# Exercise
The entries that follow should come back exactly, with no pictures among them.

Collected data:

# # # # # # #

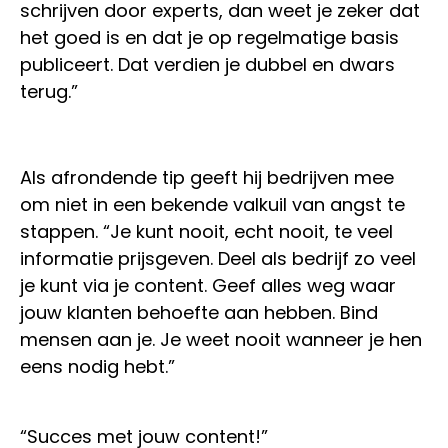
schrijven door experts, dan weet je zeker dat
het goed is en dat je op regelmatige basis
publiceert. Dat verdien je dubbel en dwars
terug.”
Als afrondende tip geeft hij bedrijven mee
om niet in een bekende valkuil van angst te
stappen. “Je kunt nooit, echt nooit, te veel
informatie prijsgeven. Deel als bedrijf zo veel
je kunt via je content. Geef alles weg waar
jouw klanten behoefte aan hebben. Bind
mensen aan je. Je weet nooit wanneer je hen
eens nodig hebt.”
“Succes met jouw content!”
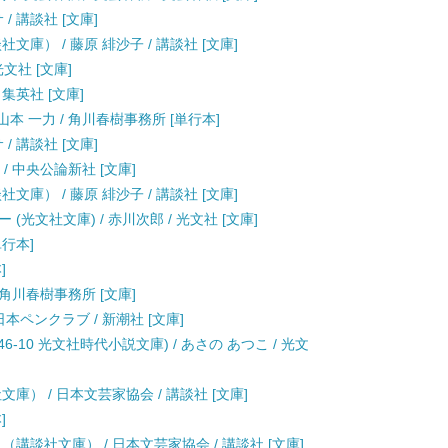
/ 講談社 [文庫]
庫） / 藤原 緋沙子 / 講談社 [文庫]
光文社 [文庫]
 集英社 [文庫]
本 一力 / 角川春樹事務所 [単行本]
/ 講談社 [文庫]
/ 中央公論新社 [文庫]
庫） / 藤原 緋沙子 / 講談社 [文庫]
光文社文庫) / 赤川次郎 / 光文社 [文庫]
単行本]
]
 角川春樹事務所 [文庫]
日本ペンクラブ / 新潮社 [文庫]
-10 光文社時代小説文庫) / あさの あつこ / 光文
庫） / 日本文芸家協会 / 講談社 [文庫]
]
講談社文庫） / 日本文芸家協会 / 講談社 [文庫]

# # # # # # #

# Output below
schrijven door experts, dan weet je zeker dat
het goed is en dat je op regelmatige basis
publiceert. Dat verdien je dubbel en dwars
terug.”
Als afrondende tip geeft hij bedrijven mee
om niet in een bekende valkuil van angst te
stappen. “Je kunt nooit, echt nooit, te veel
informatie prijsgeven. Deel als bedrijf zo veel
je kunt via je content. Geef alles weg waar
jouw klanten behoefte aan hebben. Bind
mensen aan je. Je weet nooit wanneer je hen
eens nodig hebt.”
“Succes met jouw content!”
/ 講談社 [文庫]
庫） / 藤原 緋沙子 / 講談社 [文庫]
光文社 [文庫]
 集英社 [文庫]
本 一力 / 角川春樹事務所 [単行本]
/ 講談社 [文庫]
/ 中央公論新社 [文庫]
庫） / 藤原 緋沙子 / 講談社 [文庫]
光文社文庫) / 赤川次郎 / 光文社 [文庫]
単行本]
]
 角川春樹事務所 [文庫]
日本ペンクラブ / 新潮社 [文庫]
-10 光文社時代小説文庫) / あさの あつこ / 光文
庫） / 日本文芸家協会 / 講談社 [文庫]
]
講談社文庫） / 日本文芸家協会 / 講談社 [文庫]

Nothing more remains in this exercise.